Click any header to sort the values in ascending and descending orders interchangeably. The graphical subtab displays the graphical representation of different measures.

Data Drill Panel

Use the Data Drill panel to view questionable data from a selected object in the Profile Results canvas. Data drill-down is available for all tabs in the profile results canvas. Figure 20-6 displays the Data Drill panel for a profiled object.

Figure 20-6 Data Drill Panel

Description of "Figure 20-6 Data Drill Panel"

The first sentence on this panel provides information about the attribute to which the displayed drill details belong. When you drill into data, the results appear on the left side of the Data Drill panel. Use the Distinct Values list to filter the data displayed on the left side of the panel. You can further drill into this data to view the entire records. Click any row on the left side of the panel to display the selected records on the right side of the Data Drill panel.

Note that the left side displays aggregated row counts. So there are 2 rows with salary 2400. And so while the entire table contains 109 rows, the left display only shows 57 rows, namely the distinct values found.

Data Rule Panel

On the Data Rule panel, you can view the data rules that have been created as a result of the profiling. Figure 20-7 displays the Data Rule panel.

Figure 20-7 Data Rules Panel

Description of "Figure 20-7 Data Rules Panel"

The left side of this panel displays the data rules created for the object that is selected in the Profile Objects tab of the object tree as a result of the data profiling. When you include a table in the data profile, any data rules or check constraints on the table are automatically added. The data rules are added to the Derived_Data_Rules node under the Data Rules node of the project that contains the data profile.

You can add rules to this panel in the following ways:

Some of the tabs on the Profile Results Canvas contain a Derive Data Rule button. This button is enabled when you select a hyperlink on the tab. Click Derive Data Rule to derive a data rule for the selected result.

If the data rules has already been derived, the Remove Rule button is enabled.
Click Apply Rule in the Data Rules panel. The Apply Data Rule wizard is displayed. For more information about this wizard, see "Deriving Data Rules". Use this wizard to select an existing data rule and apply it to the table selected in the object tree.

You can disable any of the data rules in the Data Rule panel by unchecking the check box to the left of the data rule. To delete a data rule, right-click the gray cell to the left of the data rule and select Delete.

The details displayed for an applied data rule are as follows:

Name: The name of the applied data rule.

Rule: Click this field to display the name of the module that contains the data rule and the name of the data rule. Click the Ellipsis button on this field to launch the Edit Data Rule dialog that enables you to edit the data rule.

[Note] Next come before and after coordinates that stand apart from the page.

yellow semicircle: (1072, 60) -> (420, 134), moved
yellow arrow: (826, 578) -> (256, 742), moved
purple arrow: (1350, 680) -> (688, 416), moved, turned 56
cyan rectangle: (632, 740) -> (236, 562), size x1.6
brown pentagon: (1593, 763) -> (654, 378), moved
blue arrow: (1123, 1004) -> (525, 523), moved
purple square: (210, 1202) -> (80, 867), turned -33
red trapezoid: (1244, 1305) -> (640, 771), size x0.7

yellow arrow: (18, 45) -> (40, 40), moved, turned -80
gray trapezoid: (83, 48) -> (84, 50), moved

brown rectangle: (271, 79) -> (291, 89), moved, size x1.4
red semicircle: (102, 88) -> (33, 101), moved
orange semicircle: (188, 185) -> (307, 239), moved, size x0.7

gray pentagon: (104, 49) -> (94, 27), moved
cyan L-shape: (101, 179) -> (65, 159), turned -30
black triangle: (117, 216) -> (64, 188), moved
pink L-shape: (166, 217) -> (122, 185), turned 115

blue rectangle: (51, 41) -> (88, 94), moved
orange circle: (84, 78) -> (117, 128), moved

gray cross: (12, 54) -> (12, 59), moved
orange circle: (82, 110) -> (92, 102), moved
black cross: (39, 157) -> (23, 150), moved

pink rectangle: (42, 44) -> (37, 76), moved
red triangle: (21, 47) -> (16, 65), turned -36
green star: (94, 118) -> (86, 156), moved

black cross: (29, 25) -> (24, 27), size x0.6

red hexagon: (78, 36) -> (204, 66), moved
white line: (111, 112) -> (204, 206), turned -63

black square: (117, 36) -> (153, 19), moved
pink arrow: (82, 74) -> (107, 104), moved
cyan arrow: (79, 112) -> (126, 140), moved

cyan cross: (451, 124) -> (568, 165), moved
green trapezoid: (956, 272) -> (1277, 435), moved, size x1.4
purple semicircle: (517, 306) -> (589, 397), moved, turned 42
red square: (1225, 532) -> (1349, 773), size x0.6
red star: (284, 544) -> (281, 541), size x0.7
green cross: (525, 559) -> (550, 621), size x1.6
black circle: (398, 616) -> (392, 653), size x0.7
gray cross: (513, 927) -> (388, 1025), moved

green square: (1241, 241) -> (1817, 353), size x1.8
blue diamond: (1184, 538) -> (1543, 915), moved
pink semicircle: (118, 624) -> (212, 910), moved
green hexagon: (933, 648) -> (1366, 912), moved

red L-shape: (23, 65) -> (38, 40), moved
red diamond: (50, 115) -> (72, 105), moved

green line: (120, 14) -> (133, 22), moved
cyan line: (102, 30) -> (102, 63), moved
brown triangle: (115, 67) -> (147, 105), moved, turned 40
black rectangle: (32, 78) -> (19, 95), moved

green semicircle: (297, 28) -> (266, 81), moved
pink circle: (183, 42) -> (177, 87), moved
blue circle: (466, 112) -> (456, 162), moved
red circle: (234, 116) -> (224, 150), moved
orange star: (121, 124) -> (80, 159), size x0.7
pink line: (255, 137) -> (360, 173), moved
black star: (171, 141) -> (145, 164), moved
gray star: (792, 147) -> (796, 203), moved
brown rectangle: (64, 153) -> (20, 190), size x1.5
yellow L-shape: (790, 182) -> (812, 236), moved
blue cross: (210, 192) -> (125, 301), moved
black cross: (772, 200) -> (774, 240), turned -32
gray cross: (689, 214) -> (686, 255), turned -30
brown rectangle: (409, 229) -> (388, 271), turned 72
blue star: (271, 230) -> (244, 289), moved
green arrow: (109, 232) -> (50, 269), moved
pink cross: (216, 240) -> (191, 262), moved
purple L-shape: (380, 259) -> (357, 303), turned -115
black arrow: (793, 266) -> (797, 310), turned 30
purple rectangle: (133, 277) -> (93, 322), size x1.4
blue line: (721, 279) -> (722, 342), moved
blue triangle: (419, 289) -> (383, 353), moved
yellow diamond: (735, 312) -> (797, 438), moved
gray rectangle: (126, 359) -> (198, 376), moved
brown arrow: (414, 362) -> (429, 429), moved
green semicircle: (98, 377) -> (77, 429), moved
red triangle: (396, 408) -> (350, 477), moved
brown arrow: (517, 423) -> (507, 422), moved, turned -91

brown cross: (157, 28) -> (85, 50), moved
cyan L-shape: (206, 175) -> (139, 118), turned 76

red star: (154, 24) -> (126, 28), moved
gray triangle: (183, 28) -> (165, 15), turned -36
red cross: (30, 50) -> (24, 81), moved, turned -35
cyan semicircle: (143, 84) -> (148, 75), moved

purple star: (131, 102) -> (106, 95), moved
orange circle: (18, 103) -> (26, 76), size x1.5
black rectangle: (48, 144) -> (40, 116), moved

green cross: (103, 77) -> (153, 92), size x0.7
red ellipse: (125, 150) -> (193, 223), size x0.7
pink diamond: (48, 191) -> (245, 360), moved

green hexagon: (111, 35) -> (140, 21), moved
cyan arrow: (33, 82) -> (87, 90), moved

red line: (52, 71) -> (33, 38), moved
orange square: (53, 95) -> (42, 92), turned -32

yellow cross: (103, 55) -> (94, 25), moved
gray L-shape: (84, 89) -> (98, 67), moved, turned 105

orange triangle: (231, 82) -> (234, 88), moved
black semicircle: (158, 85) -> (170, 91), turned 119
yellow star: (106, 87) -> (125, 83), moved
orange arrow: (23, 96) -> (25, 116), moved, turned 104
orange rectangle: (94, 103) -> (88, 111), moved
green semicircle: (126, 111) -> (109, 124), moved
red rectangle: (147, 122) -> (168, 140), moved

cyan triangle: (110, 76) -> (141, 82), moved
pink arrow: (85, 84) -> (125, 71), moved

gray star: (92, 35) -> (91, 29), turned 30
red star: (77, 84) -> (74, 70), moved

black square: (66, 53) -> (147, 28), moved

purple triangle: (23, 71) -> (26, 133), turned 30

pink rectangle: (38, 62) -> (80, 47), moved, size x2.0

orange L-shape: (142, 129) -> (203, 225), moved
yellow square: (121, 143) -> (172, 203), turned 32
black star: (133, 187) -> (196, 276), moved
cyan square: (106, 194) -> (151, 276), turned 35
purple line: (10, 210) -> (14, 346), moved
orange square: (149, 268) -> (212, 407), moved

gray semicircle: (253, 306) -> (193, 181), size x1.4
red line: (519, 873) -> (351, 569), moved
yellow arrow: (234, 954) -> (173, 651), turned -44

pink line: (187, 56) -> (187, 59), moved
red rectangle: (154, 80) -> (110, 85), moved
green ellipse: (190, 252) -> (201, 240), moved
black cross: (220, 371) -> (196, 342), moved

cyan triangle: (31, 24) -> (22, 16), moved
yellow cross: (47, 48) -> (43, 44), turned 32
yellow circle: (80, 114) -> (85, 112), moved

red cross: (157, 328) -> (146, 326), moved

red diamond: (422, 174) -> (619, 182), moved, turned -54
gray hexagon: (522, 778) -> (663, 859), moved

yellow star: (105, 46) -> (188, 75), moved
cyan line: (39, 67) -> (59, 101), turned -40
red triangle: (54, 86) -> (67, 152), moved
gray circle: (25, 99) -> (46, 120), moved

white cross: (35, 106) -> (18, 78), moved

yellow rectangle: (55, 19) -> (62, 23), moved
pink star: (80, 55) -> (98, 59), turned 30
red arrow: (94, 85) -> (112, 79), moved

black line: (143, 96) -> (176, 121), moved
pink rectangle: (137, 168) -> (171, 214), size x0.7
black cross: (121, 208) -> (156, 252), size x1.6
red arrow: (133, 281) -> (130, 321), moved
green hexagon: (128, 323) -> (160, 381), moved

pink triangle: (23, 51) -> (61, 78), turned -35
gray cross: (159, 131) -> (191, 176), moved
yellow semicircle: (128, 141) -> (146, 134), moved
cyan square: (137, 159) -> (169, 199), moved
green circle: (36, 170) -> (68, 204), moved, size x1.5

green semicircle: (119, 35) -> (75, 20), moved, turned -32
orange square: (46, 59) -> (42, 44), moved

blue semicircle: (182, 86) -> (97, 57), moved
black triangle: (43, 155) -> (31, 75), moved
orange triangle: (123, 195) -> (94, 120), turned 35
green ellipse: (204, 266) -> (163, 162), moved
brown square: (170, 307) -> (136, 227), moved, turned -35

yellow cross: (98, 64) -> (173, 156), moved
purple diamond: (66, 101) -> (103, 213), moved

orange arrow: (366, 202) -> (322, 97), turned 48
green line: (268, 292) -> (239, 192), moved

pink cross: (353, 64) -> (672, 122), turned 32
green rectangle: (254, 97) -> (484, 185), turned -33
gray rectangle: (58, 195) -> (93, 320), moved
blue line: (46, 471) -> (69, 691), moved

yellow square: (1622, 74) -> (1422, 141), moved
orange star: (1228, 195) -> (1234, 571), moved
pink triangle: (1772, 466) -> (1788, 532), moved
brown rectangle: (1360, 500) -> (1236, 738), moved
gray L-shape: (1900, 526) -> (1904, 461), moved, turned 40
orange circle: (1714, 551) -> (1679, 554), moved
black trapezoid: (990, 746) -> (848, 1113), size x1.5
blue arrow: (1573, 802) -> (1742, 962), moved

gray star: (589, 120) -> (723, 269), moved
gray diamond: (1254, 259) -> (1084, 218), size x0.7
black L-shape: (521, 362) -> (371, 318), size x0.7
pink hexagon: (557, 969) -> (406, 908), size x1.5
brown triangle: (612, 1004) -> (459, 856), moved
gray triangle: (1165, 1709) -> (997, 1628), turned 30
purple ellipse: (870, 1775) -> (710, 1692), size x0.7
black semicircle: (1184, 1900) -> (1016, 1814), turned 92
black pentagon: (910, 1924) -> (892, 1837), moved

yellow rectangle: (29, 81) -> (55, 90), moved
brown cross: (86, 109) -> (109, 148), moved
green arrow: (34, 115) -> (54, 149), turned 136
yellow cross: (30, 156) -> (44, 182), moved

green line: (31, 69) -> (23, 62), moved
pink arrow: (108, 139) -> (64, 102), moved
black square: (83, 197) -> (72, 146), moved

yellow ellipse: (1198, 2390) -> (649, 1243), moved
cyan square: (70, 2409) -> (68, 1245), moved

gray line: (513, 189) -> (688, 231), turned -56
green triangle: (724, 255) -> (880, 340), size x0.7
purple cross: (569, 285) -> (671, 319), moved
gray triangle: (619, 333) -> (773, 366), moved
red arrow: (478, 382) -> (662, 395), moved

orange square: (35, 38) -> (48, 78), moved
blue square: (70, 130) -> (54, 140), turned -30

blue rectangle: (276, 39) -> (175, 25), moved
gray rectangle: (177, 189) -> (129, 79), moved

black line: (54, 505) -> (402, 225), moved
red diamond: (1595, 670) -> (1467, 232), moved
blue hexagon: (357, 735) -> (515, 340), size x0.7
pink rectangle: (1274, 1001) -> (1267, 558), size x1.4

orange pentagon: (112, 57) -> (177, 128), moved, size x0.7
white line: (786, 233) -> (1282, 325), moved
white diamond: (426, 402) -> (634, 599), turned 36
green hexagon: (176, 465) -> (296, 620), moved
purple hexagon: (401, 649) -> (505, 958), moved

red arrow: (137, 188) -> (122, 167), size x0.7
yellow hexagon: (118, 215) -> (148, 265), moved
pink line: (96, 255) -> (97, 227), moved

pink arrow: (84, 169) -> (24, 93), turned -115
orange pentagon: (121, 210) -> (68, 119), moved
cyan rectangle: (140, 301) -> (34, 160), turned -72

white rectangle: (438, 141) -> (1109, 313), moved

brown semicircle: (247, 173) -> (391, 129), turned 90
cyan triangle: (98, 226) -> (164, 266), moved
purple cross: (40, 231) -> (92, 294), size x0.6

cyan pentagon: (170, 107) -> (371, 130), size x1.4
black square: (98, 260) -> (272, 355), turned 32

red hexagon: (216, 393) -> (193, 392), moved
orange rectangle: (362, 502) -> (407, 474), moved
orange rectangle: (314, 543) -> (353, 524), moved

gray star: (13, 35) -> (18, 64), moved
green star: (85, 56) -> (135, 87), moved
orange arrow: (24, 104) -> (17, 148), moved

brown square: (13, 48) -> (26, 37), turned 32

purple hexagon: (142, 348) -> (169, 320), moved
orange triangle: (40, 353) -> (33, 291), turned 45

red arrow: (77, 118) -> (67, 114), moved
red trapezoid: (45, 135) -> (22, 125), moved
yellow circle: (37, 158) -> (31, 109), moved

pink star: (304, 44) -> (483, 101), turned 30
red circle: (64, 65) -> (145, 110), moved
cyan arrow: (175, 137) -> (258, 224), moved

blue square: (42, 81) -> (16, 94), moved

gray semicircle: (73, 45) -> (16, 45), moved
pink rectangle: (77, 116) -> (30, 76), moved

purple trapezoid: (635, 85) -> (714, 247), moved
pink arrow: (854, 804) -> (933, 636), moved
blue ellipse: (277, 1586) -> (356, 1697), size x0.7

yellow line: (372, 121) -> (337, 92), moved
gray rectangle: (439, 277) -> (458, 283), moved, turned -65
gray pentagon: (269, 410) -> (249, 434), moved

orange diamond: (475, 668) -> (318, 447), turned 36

Rule Type: The type of data rule. This is not editable.

Description: The description of the applied data rule.

Configuring Data Profiles

You can configure a data profile by setting its configuration parameters in the Property Inspector of the Data Profile Editor. For more information about the properties that you can configure, see "Configuration Parameters for Data Profiles".

You can set configuration parameters for a data profile at any of the following levels:

For all objects in the data profile

To set configuration parameters for all objects contained in the data profile, select the data profile in the Profile Objects tab of the Object Tree. In the Property Inspector, set the configuration parameters to the required values. These parameters are set for all the objects in the data profile.
For a single object in the data profile

To set configuration parameters for a single object within a data profile, select the object in the Profile Objects tab of the Object Tree. In the Property Inspector, set the configuration parameters.
For an attribute in an object

To set configuration parameters for an attribute within an object, in the Profile Objects tab of the Object Tree, expand the object node to display the attributes it contains. For example, you can expand a table node to display its columns. Select the attribute for which you want to specify configuration parameters. In the Property Inspector, set the configuration parameters.